Table_1_C-Reactive Protein Levels Predict Responses to PD-1 Inhibitors in Hepatocellular Carcinoma Patients.docx

BackgroundSerum C-reactive protein (CRP) is a biomarker of an acute inflammatory response and has been successfully used as a prognostic predictor for several malignancies. However, the clinicopathological significance of CRP levels in hepatocellular carcinoma (HCC) patients being treated with PD-1 inhibitors remains unclear. MethodsSerum CRP levels were measured for a total of 101 HCC patients that had been treated with PD-1 inhibitors from July 2018 to November 2019. The clinicopathological data was retrospectively analyzed to identify any clinical implications between CRP levels and responses to PD-1 inhibitors and patients’ progression-free survival (PFS). ResultsThe median PFS was 8.87 months in the CRP-low subgroup and 3.67 months in the CRP-high subgroup (P = 0.009). Univariate and multivariate Cox regression analysis demonstrated that both serum CRP and AFP levels were independent risk factors for the PFS of HCC patients treated with PD-1 inhibitors (P < 0.05). Moreover, Cox regression analysis after Propensity Score Matching showed the similar results. A prognostic model combining CRP and AFP levels could significantly stratify HCC patients receiving PD-1 inhibitors into low-, intermediate-, and high-risk subgroups (P < 0.001). Patients in the risk subgroups reported similar overall response rates (P = 0.625) and significantly different disease control rates (low- vs. intermediate- vs. high-risk groups: 81.6% vs. 65.1% vs. 35%, respectively, P = 0.002). ConclusionsThe results of this study support the association between high serum CRP levels with the response and PFS for HCC patients receiving PD-1 inhibitors. Furthermore, the levels of both CRP and AFP in an HCC patient before treatment initiation show great potential for determining the efficacy of PD-1 inhibitors.

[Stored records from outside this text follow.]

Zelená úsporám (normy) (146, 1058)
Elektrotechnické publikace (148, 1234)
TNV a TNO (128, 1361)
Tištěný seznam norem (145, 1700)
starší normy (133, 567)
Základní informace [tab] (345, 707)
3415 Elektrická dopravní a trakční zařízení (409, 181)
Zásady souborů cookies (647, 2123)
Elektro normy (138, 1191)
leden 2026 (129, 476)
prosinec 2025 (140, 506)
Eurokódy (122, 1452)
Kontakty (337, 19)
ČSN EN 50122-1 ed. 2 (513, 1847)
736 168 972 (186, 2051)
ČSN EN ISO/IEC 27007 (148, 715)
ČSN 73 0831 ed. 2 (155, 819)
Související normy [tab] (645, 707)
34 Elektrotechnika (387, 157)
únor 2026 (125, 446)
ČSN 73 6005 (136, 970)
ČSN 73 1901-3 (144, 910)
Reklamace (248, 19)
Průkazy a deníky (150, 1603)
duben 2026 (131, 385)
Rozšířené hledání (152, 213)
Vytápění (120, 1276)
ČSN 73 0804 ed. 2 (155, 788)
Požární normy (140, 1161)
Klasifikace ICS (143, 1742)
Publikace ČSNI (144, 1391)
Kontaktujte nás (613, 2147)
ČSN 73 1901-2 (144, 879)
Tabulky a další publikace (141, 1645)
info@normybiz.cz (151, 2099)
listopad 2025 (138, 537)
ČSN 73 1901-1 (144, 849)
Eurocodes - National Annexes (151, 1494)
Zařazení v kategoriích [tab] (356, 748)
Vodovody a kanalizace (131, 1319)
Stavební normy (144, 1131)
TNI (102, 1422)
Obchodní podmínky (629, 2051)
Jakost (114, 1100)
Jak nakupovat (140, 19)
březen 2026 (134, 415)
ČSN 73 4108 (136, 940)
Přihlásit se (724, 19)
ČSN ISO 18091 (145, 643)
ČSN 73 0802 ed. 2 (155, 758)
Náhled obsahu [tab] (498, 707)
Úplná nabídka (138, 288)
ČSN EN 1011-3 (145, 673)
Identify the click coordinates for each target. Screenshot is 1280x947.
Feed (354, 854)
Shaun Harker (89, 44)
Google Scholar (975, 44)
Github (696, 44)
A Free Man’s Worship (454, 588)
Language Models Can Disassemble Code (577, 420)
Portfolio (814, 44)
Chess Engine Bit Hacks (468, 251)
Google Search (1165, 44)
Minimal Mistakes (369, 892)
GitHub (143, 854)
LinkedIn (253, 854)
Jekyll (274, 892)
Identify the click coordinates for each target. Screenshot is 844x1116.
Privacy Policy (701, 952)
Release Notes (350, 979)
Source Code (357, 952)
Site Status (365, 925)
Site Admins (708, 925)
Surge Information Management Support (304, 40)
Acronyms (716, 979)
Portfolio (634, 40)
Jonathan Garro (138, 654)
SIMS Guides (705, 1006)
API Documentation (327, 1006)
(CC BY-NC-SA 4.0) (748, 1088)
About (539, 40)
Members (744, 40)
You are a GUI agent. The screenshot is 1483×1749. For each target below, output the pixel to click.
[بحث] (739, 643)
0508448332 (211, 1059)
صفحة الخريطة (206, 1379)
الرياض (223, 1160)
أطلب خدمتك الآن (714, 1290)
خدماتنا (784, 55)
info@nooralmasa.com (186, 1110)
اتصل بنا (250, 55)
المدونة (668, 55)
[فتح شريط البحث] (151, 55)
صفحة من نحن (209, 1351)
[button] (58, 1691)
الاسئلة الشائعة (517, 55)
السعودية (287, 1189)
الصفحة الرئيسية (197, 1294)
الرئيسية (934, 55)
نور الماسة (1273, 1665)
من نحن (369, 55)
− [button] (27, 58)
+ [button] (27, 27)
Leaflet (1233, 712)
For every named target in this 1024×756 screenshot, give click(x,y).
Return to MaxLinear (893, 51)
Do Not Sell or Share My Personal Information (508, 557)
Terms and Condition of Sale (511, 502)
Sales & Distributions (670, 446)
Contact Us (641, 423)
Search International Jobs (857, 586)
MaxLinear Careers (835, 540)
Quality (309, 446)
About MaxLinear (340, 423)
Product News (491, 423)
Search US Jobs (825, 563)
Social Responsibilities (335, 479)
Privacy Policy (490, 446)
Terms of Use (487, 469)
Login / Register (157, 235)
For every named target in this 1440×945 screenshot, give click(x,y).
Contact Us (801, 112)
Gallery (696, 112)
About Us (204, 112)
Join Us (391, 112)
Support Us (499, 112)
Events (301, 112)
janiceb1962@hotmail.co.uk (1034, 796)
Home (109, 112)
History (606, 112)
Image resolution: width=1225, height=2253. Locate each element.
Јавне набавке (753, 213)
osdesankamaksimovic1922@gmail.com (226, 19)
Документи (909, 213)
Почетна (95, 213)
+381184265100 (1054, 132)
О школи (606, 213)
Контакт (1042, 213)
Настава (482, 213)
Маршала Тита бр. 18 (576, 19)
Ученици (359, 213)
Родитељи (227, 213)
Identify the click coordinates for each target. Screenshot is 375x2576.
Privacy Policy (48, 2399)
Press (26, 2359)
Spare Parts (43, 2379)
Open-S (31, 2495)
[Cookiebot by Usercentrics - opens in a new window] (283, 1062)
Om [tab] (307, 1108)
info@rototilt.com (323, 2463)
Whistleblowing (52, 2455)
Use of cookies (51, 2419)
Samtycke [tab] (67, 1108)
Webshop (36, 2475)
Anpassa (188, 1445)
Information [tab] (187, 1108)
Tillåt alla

背景 血清C反应蛋白（CRP）是急性炎症反应的生物标志物，已被成功用作多种恶性肿瘤的预后预测指标。然而，接受PD-1抑制剂治疗的肝细胞癌（HCC）患者中，CRP水平的临床病理意义仍不明确。 方法 本研究回顾性分析了2018年7月至2019年11月期间接受PD-1抑制剂治疗的101例肝细胞癌患者的血清CRP水平及临床病理资料，以探讨CRP水平与PD-1抑制剂治疗应答、患者无进展生存期（PFS）之间的临床关联。 结果 CRP低亚组患者的中位无进展生存期为8.87个月，CRP高亚组则为3.67个月（P=0.009）。单因素及多因素Cox回归分析显示，血清CRP与甲胎蛋白（AFP）水平均为接受PD-1抑制剂治疗的肝细胞癌患者无进展生存期的独立危险因素（P<0.05）。此外，倾向得分匹配（Propensity Score Matching, PSM）后的Cox回归分析得到了一致结果。联合CRP与AFP水平的预后模型可将接受PD-1抑制剂治疗的肝细胞癌患者显著划分为低、中、高三个风险亚组（P<0.001）。不同风险亚组患者的总体应答率相似（P=0.625），但疾病控制率存在显著差异：低、中、高风险组分别为81.6%、65.1%与35%（P=0.002）。 结论 本研究结果证实，血清CRP水平升高与接受PD-1抑制剂治疗的肝细胞癌患者的治疗应答及无进展生存期存在关联。此外，肝细胞癌患者治疗前的CRP与AFP水平，在预测PD-1抑制剂治疗疗效方面具有良好的临床应用潜力。